The statistical likelihood of total blindness has been estimated to be less than one in a million. In the exceedingly rare instances where severe, permanent vision loss has occurred, it has typically been linked to secondary complications. These complications include a severe, unmanaged post-operative infection or traumatic injury to the eye during the critical healing period. Following all post-operative care instructions, especially the use of prescribed antibiotic drops, is the primary way patients mitigate the risk of such secondary complications.

Distinguishing Between Vision Loss and Total Blindness

It is important to understand the distinction between total blindness and a significant, uncorrectable loss of visual acuity. While total blindness involves the loss of all light perception, a more realistic, though still very rare, complication is a permanent reduction in the best-corrected visual acuity. This means the patient may lose a few lines on the standard eye chart, resulting in a vision quality that is slightly worse than what they had with glasses or contacts before the surgery.

This severe loss of vision is estimated to occur in less than one percent of procedures. One potential cause is corneal ectasia, a progressive thinning and bulging of the cornea that can distort vision beyond correction. This complication, however, is often predicted and prevented through thorough pre-operative screening. The risk of such a serious, vision-limiting outcome is significantly higher for individuals who were poor candidates for the procedure but underwent it anyway.

Common and Expected Post-Surgical Side Effects

Most patients experience temporary side effects that are part of the normal healing process. The most frequently reported side effect is dry eyes, which affects a large percentage of patients in the initial weeks following the procedure. This sensation of grittiness or dryness usually resolves as the corneal nerves heal, typically within three to six months.

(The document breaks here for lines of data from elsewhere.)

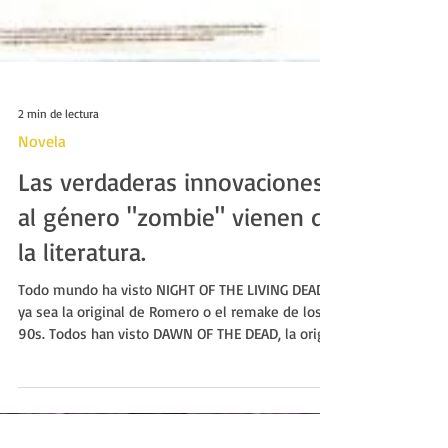
2 min de lectura
Novela
Las verdaderas innovaciones
al género "zombie" vienen de
la literatura.
Todo mundo ha visto NIGHT OF THE LIVING DEAD,
ya sea la original de Romero o el remake de los
90s. Todos han visto DAWN OF THE DEAD, la orig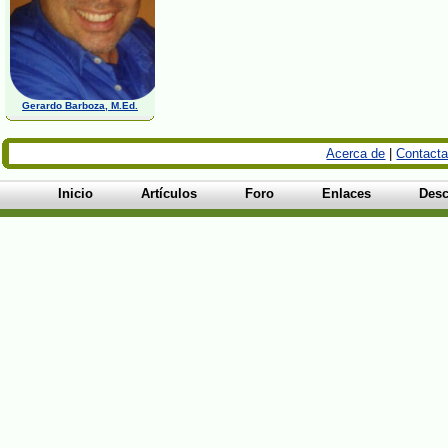
Gerardo Barboza, M.Ed.
Acerca de
|
Contacta
Inicio
Artículos
Foro
Enlaces
Desc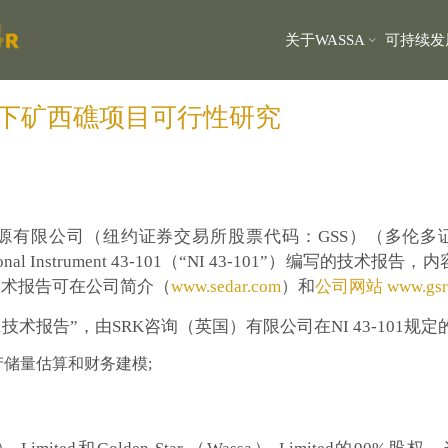
关于WASSA
可持续发
A地下矿西礁项目可行性研究
26/13--金星资源有限公司（纽约证券交易所股票代码：GSS）（
 Instrument 43-101（“NI 43-101”）编写的技术
该技术报告可在公司简介（
www.sedar.com
）和
公司网站 www.gsr
3-101技术报告”，由SRK咨询（英国）有限公司在NI 43-1
产储量估算和财务建模;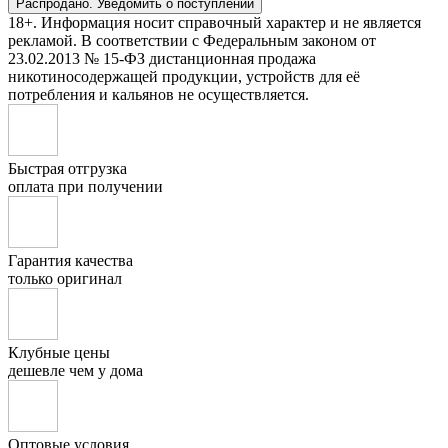
Распродано. Уведомить о поступлении
18+. Информация носит справочный характер и не является
рекламой. В соответствии с Федеральным законом от
23.02.2013 № 15-ФЗ дистанционная продажа
никотиносодержащей продукции, устройств для её
потребления и кальянов не осуществляется.
Быстрая отгрузка
оплата при получении
Гарантия качества
только оригинал
Клубные цены
дешевле чем у дома
Оптовые условия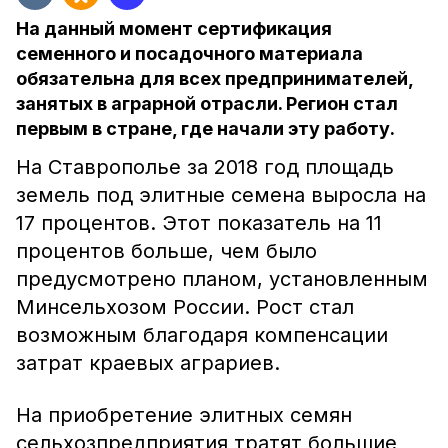
На данный момент сертификация
семенного и посадочного материала
обязательна для всех предпринимателей,
занятых в аграрной отрасли. Регион стал
первым в стране, где начали эту работу.
На Ставрополье за 2018 год площадь
земель под элитные семена выросла на
17 процентов. Этот показатель на 11
процентов больше, чем было
предусмотрено планом, установленным
Минсельхозом России. Рост стал
возможным благодаря компенсации
затрат краевых аграриев.
На приобретение элитных семян
сельхозпредприятия тратят большие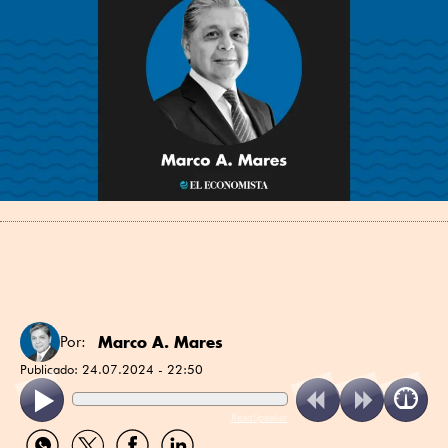
Marco A. Mares
Por:
Publicado:
24.07.2024 - 22:50
ReadSpeaker
Compartir
Compartir
Compartir
Compartir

Other transient visual symptoms include halos, glare, and starbursts, particularly noticeable when looking at lights at night. These visual disturbances occur as the eye adjusts to its new shape and generally diminish over the first few months. In some cases, a patient may experience regression, where the eye slowly returns to its pre-surgical prescription. This can happen due to the cornea changing over time or natural healing responses like epithelial cell growth, and it may require a follow-up “enhancement” procedure.

Patient Screening and Safety Measures

The primary defense against all risks is the comprehensive pre-operative screening process. Suitability for laser eye surgery is determined by a strict set of criteria. Candidates must be at least 18 years old and demonstrate a stable vision prescription for a minimum of 12 months.

Detailed diagnostic tests are performed to measure the exact shape and thickness of the cornea. Surgeons must ensure the cornea is thick enough to safely accommodate the planned tissue removal, with the average thickness generally falling between 540 and 560 micrometers. Pre-existing conditions such as keratoconus (a corneal thinning disorder), severe dry eye, or certain autoimmune diseases that impair healing are often contraindications. The use of advanced technology, such as corneal topography and wavefront analysis, further personalizes the treatment plan to the specific contours of the eye.